The antitumor activity of four investigational natural products (camptothecin, harringtonin, cantharidin and curcumae) obtained from China were tested on human tumor biopsies in an in vitro soft agar clonogenic assay system. Significant antitumor activity was seen with camptothecin against human ovarian cancer and some other adenocarcinomas. Antitumor activity was also observed for harringtonin against adenocarcinoma and sarcoma. Both drugs also appeared to show activity in melanoma and mesothelioma. However, cantharidin and curcumae were relatively ineffective on the human tumors tested. For purposes of comparing the intensity of antitumor effects with standard cytotoxic drugs to those of the four new agents, the ID50 values were calculated. The ratio of ID50S of new drugs to the standard agents doxorubicin, cis-platinum and vinblastine (ID50 of the standard drug/ID50 of tested drug) were 10.2, 64.1 and 1.9 for camptothecin and 1.5, 10.3 and 0.9 for harrington respectively. A relationship was observed between the duration of drug exposure (1 hr prior to plating vs continuous contact in the agar) and inhibition of clonogenic tumor cells for camptothecin, harringtonin and doxorubicin.
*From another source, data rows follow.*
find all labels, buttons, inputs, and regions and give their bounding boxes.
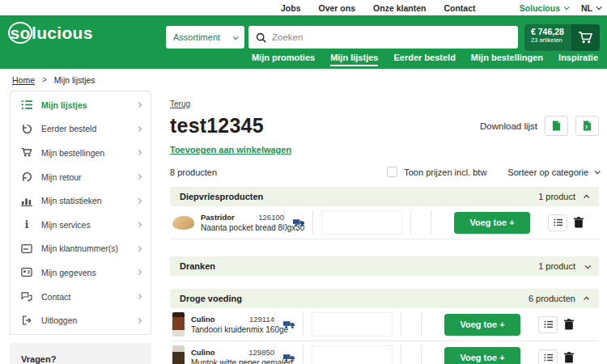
language-label: NL [581,3,592,13]
brand-dropdown-label: Solucious [520,3,560,13]
brand-dropdown[interactable]: Solucious [520,3,568,13]
add-product-button[interactable]: Voeg toe + [444,347,520,364]
cart-icon [20,147,33,158]
top-links: Jobs Over ons Onze klanten Contact [281,0,476,15]
logo-text: lucious [32,23,93,43]
category-name: Diepvriesproducten [180,192,263,201]
add-list-to-cart-link[interactable]: Toevoegen aan winkelwagen [170,145,291,154]
nav-mijn-promoties[interactable]: Mijn promoties [252,53,315,66]
chevron-down-icon [595,168,601,174]
move-to-list-button[interactable] [538,349,558,364]
sidebar-item-mijn-lijstjes[interactable]: Mijn lijstjes [11,93,151,117]
solucious-logo[interactable]: solucious [8,22,93,44]
nav-eerder-besteld[interactable]: Eerder besteld [393,53,455,66]
divider [401,312,401,336]
product-name: Tandoori kruidenmix 160ge [191,325,274,334]
top-link-over-ons[interactable]: Over ons [319,3,356,13]
cart-button[interactable]: € 746,28 23 artikelen [524,24,600,51]
list-icon [544,320,553,328]
chevron-right-icon [136,174,142,180]
assortment-dropdown[interactable]: Assortiment [166,26,244,49]
nav-mijn-lijstjes[interactable]: Mijn lijstjes [330,53,378,66]
show-prices-toggle[interactable]: Toon prijzen incl. btw [387,167,486,177]
chevron-down-icon [233,34,239,40]
cart-item-count: 23 artikelen [531,36,565,44]
divider [401,345,401,364]
show-prices-checkbox[interactable] [387,167,397,177]
delete-product-icon[interactable] [574,217,584,228]
id-card-icon [20,268,33,277]
sidebar-item-label: Eerder besteld [41,124,96,133]
category-section-droge-voeding: Droge voeding 6 producten Culino 129114 … [170,289,599,364]
chevron-right-icon [136,246,142,252]
download-excel-button[interactable]: x [575,116,599,136]
category-toggle[interactable]: 1 product [538,192,589,201]
sidebar-item-mijn-services[interactable]: i Mijn services [11,213,151,237]
sidebar-item-label: Mijn retour [41,172,82,182]
delete-product-icon[interactable] [564,352,574,363]
category-header: Dranken 1 product [170,256,599,276]
download-pdf-button[interactable] [545,116,568,136]
product-image [172,345,185,364]
section-gap [170,276,599,289]
product-name: Naanta pocket bread 80gx30 [201,223,284,232]
move-to-list-button[interactable] [538,316,558,333]
search-input[interactable] [272,32,511,42]
product-info: Culino 129850 Muntok witte peper gemalen [191,348,274,364]
card-icon [20,244,33,253]
category-toggle[interactable]: 6 producten [528,294,589,303]
sidebar-item-label: Mijn gegevens [41,268,96,277]
sidebar-item-label: Contact [41,292,70,302]
top-link-onze-klanten[interactable]: Onze klanten [373,3,426,13]
pdf-file-icon [552,121,561,131]
divider [421,312,422,336]
top-link-jobs[interactable]: Jobs [281,3,301,13]
excel-file-icon: x [583,121,592,131]
sidebar-item-label: Mijn bestellingen [41,148,104,158]
logout-icon [20,315,33,325]
add-product-button[interactable]: Voeg toe + [444,314,520,336]
sort-dropdown[interactable]: Sorteer op categorie [507,167,599,177]
cart-total: € 746,28 [531,27,565,36]
nav-inspiratie[interactable]: Inspiratie [558,53,598,66]
price-placeholder [321,210,402,235]
back-link[interactable]: Terug [170,99,190,108]
category-count: 1 product [538,261,575,271]
sidebar-item-mijn-gegevens[interactable]: Mijn gegevens [11,260,151,285]
language-dropdown[interactable]: NL [581,3,601,13]
list-icon [20,99,33,110]
nav-mijn-bestellingen[interactable]: Mijn bestellingen [471,53,543,66]
category-toggle[interactable]: 1 product [538,261,589,271]
sidebar-item-uitloggen[interactable]: Uitloggen [11,308,151,332]
product-count: 8 producten [170,167,217,177]
sidebar-item-mijn-klantnummers[interactable]: Mijn klantnummer(s) [11,237,151,261]
cart-icon [571,24,600,51]
sidebar-item-mijn-bestellingen[interactable]: Mijn bestellingen [11,141,151,165]
history-icon [20,124,33,134]
add-product-button[interactable]: Voeg toe + [454,212,530,234]
product-brand: Pastridor [201,213,235,222]
chevron-right-icon [136,198,142,204]
sidebar-item-label: Uitloggen [41,315,77,325]
product-info: Pastridor 126100 Naanta pocket bread 80g… [201,213,284,232]
divider [431,210,431,235]
breadcrumb-current: Mijn lijstjes [54,75,96,85]
move-to-list-button[interactable] [548,214,567,231]
breadcrumb: Home > Mijn lijstjes [0,69,607,91]
delete-product-icon[interactable] [564,319,574,330]
sidebar-item-eerder-besteld[interactable]: Eerder besteld [11,117,151,142]
sidebar-item-label: Mijn klantnummer(s) [41,243,118,253]
category-count: 6 producten [528,294,575,303]
product-brand: Culino [191,348,215,357]
sidebar-item-mijn-statistieken[interactable]: Mijn statistieken [11,188,151,213]
sidebar-item-contact[interactable]: Contact [11,285,151,309]
download-group: Download lijst x [480,116,599,136]
download-label: Download lijst [480,121,537,131]
top-link-contact[interactable]: Contact [444,3,475,13]
product-info: Culino 129114 Tandoori kruidenmix 160ge [191,315,274,334]
show-prices-label: Toon prijzen incl. btw [404,167,486,177]
price-placeholder [312,312,393,336]
breadcrumb-home-link[interactable]: Home [12,75,35,85]
chevron-down-icon [564,4,570,10]
sidebar-item-mijn-retour[interactable]: Mijn retour [11,165,151,189]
对从中国获取的四种研究用天然产物(喜树碱、三尖杉酯碱、斑蝥素和莪术)进行了体外软琼脂克隆形成试验系统的人体肿瘤活检抗肿瘤活性测试。喜树碱对人卵巢癌和其他一些腺癌显示出显著的抗肿瘤活性。三尖杉酯碱对腺癌和肉瘤也观察到了抗肿瘤活性。这两种药物在黑色素瘤和间皮瘤中似乎也表现出活性。然而,斑蝥素和莪术对所测试的人体肿瘤相对无效。为了将这四种新药与标准细胞毒性药物的抗肿瘤作用强度进行比较,计算了ID50值。喜树碱与标准药物阿霉素、顺铂和长春碱的ID50比值(标准药物的ID50/受试药物的ID50)分别为10.2、64.1和1.9,三尖杉酯碱分别为1.5、10.3和0.9。观察到喜树碱、三尖杉酯碱和阿霉素的药物暴露持续时间(接种前1小时与琼脂中的持续接触)与克隆形成肿瘤细胞的抑制之间存在关系。